• **EXERCISE**: From the listing below, copy each line that contains the word "системи".

• **DATA FOR ANALYSIS**:
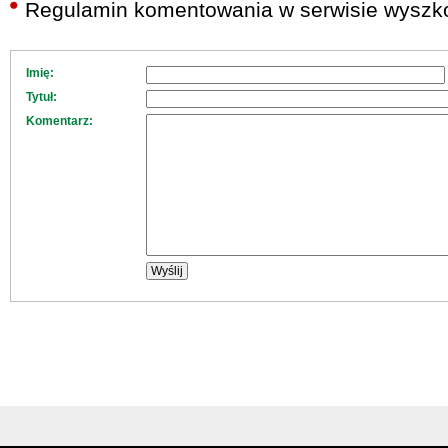
Regulamin komentowania w serwisie wyszko
Imię:
Tytuł:
Komentarz:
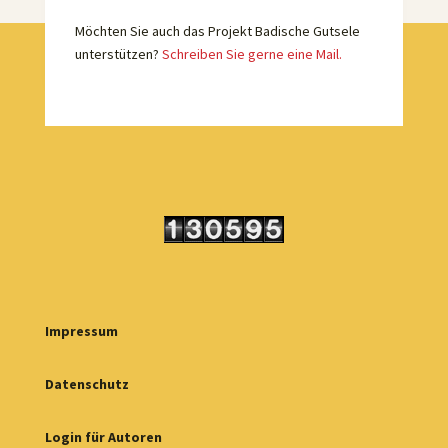
Möchten Sie auch das Projekt Badische Gutsele
unterstützen?
Schreiben Sie gerne eine Mail.
Impressum
Datenschutz
Login für Autoren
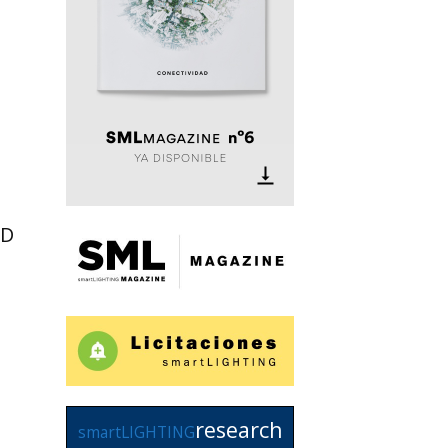
ED
research
smartLIGHTING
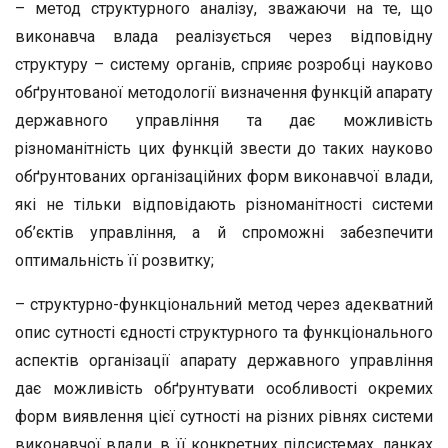
– метод структурного аналізу, зважаючи на те, що
виконавча влада реалізується через відповідну
структуру – систему органів, сприяє розробці науково
обґрунтованої методології визначення функцій апарату
державного управління та дає можливість
різноманітність цих функцій звести до таких науково
обґрунтованих організаційних форм виконавчої влади,
які не тільки відповідають різноманітності системи
об’єктів управління, а й спроможні забезпечити
оптимальність її розвитку;
– структурно-функціональний метод через адекватний
опис сутності єдності структурного та функціонального
аспектів організації апарату державного управління
дає можливість обґрунтувати особливості окремих
форм виявлення цієї сутності на різних рівнях системи
виконавчої влади, в її конкретних підсистемах, ланках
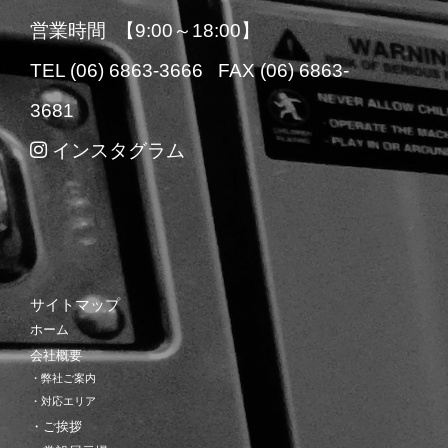
営業時間 【9:00～18:00】
TEL (06) 6863-3666 FAX (06) 6863-
3681
インスタグラム
サイトマップ
ホーム
会社概要
・弊社ご案内
・対応エリア
・ご挨拶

• **SOLUTION TO THIS EXERCISE**:
які не тільки відповідають різноманітності системи
форм виявлення цієї сутності на різних рівнях системи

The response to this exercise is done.